## Your task
Your answer must be the line holding "New Year’s Day." followed by every later line through the end of the entries, exactly as written.

## Recorded information
--- START ---

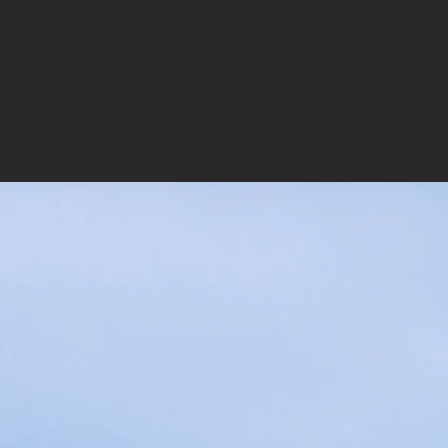
LEGACY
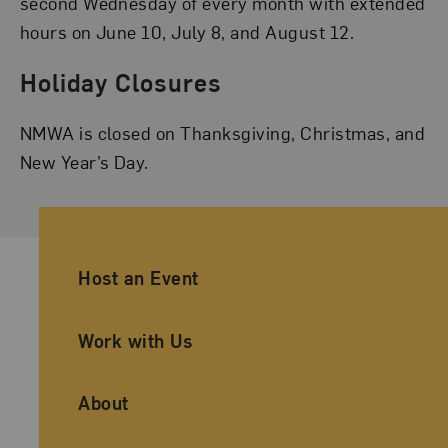
second Wednesday of every month with extended
hours on June 10, July 8, and August 12.
Holiday Closures
NMWA is closed on Thanksgiving, Christmas, and
New Year’s Day.
Ancillary Footer Navigation
Host an Event
Work with Us
About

--- END ---

## Response to this exercise
New Year’s Day.
Ancillary Footer Navigation
Host an Event
Work with Us
About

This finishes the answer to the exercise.